An exact copy of every record, without the pictures, is what should come back.

START Input

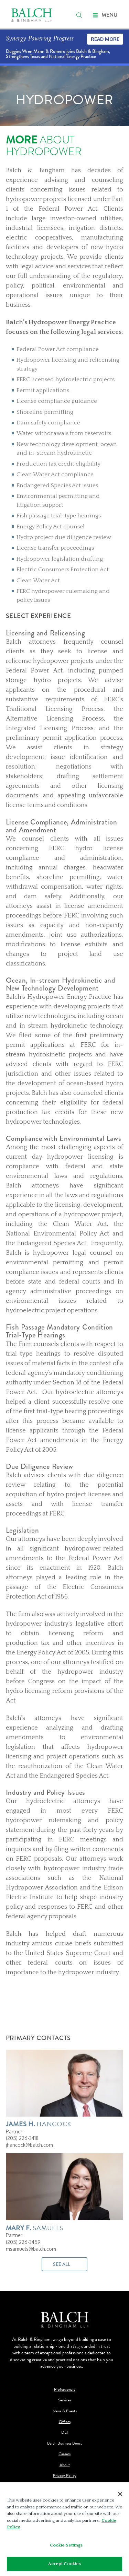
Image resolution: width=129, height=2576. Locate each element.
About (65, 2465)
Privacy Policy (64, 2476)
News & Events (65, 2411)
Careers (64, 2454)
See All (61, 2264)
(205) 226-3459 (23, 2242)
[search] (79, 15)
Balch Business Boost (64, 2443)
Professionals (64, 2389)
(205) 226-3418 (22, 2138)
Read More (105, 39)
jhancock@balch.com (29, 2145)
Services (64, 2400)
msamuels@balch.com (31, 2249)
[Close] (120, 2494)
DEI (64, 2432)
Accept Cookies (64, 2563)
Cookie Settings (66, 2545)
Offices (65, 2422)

END Input

#### Result:
Image resolution: width=129, height=2576. Locate each element.
About (65, 2465)
Privacy Policy (64, 2476)
News & Events (65, 2411)
Careers (64, 2454)
See All (61, 2264)
(205) 226-3459 (23, 2242)
[search] (79, 15)
Balch Business Boost (64, 2443)
Professionals (64, 2389)
(205) 226-3418 (22, 2138)
Read More (105, 39)
jhancock@balch.com (29, 2145)
Services (64, 2400)
msamuels@balch.com (31, 2249)
[Close] (120, 2494)
DEI (64, 2432)
Accept Cookies (64, 2563)
Cookie Settings (66, 2545)
Offices (65, 2422)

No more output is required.